Henighan also makes much of Margaret Atwood’s connection to this year’s winner, Vincent Lam. Atwood helped Lam find a publisher and introduced the author at the gala. While his first observation, that “Margaret Atwood does not introduce losers,” holds some credence, he takes the point a little too far with his further comments. “By placing her authority behind Lam, she was giving the equivalent of el dedazo, the crook of the finger with which a Mexican president signals his successor.”

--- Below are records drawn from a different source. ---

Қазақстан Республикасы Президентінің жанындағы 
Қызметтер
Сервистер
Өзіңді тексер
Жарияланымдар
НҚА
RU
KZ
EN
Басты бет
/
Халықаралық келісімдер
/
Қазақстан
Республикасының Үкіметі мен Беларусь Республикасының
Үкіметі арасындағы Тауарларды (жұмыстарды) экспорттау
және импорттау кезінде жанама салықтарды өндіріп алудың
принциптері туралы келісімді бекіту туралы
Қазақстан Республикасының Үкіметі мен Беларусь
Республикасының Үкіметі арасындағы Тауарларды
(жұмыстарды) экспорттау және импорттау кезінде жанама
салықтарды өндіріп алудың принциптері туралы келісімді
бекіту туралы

Quillblog’s favourite conspiratorial fact is Henighan’s observation that almost all Giller winners between 1994 and 2004 lived within a two-hour drive of Yonge and Bloor.

(Quillblog had been telepathically instructed by Margaret Atwood not to blog about this, but luckily we were able to briefly block her powerful brainwaves – emanating, of course, from the Yonge/Bloor epicentre – with our homemade tinfoil helmets.)

Exclusive: The 2006 Giller Conspiracy Runs Deep
Below is a photo of Margaret “El Dedazo” Atwood in a lineup with Giller jury member Michael “Mr. Tall” Winter. Was Vincent Lam’s Giller win arranged in the joint? Is Atwood Keyzer Soze?

(OK, it’s just an old Anansi ad, but suspicious nonetheless.)